*EXERCISE REQUIREMENTS*
After finding the line that contains "Answer in <instances>...</instances>.", give again that line and each one following it, exactly, until the records end.

(GIVEN DATA begins)

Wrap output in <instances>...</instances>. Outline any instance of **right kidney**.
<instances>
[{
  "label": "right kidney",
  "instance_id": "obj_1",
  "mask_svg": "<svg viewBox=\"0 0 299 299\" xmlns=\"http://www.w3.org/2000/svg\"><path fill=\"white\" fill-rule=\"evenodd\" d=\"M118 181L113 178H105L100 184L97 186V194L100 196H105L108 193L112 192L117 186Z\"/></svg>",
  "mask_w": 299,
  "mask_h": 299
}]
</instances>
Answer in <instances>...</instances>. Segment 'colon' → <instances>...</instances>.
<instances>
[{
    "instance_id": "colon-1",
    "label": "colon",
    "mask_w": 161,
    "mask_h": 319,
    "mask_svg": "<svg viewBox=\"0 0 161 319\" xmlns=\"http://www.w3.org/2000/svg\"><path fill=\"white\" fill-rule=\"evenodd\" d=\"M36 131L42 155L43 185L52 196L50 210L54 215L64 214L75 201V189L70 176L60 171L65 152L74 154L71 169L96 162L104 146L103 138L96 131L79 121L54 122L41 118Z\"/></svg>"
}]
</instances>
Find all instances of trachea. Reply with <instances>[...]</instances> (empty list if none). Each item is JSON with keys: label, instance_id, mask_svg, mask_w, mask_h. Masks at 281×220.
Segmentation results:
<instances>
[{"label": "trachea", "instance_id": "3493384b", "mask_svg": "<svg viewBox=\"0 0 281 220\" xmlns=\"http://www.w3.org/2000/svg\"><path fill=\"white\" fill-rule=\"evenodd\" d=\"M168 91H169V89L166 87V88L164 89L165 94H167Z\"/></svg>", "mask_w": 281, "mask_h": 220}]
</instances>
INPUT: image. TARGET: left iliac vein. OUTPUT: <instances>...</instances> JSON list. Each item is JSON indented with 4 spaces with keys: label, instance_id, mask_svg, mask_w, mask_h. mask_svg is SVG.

(GIVEN DATA ends)

*EXERCISE RESPONSE*
Answer in <instances>...</instances>. Segment 'colon' → <instances>...</instances>.
<instances>
[{
    "instance_id": "colon-1",
    "label": "colon",
    "mask_w": 161,
    "mask_h": 319,
    "mask_svg": "<svg viewBox=\"0 0 161 319\" xmlns=\"http://www.w3.org/2000/svg\"><path fill=\"white\" fill-rule=\"evenodd\" d=\"M36 131L42 155L43 185L52 196L50 210L54 215L64 214L75 201V189L70 176L60 171L65 152L74 154L71 169L96 162L104 146L103 138L96 131L79 121L54 122L41 118Z\"/></svg>"
}]
</instances>
Find all instances of trachea. Reply with <instances>[...]</instances> (empty list if none). Each item is JSON with keys: label, instance_id, mask_svg, mask_w, mask_h. Masks at 281×220.
Segmentation results:
<instances>
[{"label": "trachea", "instance_id": "3493384b", "mask_svg": "<svg viewBox=\"0 0 281 220\" xmlns=\"http://www.w3.org/2000/svg\"><path fill=\"white\" fill-rule=\"evenodd\" d=\"M168 91H169V89L166 87V88L164 89L165 94H167Z\"/></svg>", "mask_w": 281, "mask_h": 220}]
</instances>
INPUT: image. TARGET: left iliac vein. OUTPUT: <instances>...</instances> JSON list. Each item is JSON indented with 4 spaces with keys: label, instance_id, mask_svg, mask_w, mask_h. mask_svg is SVG.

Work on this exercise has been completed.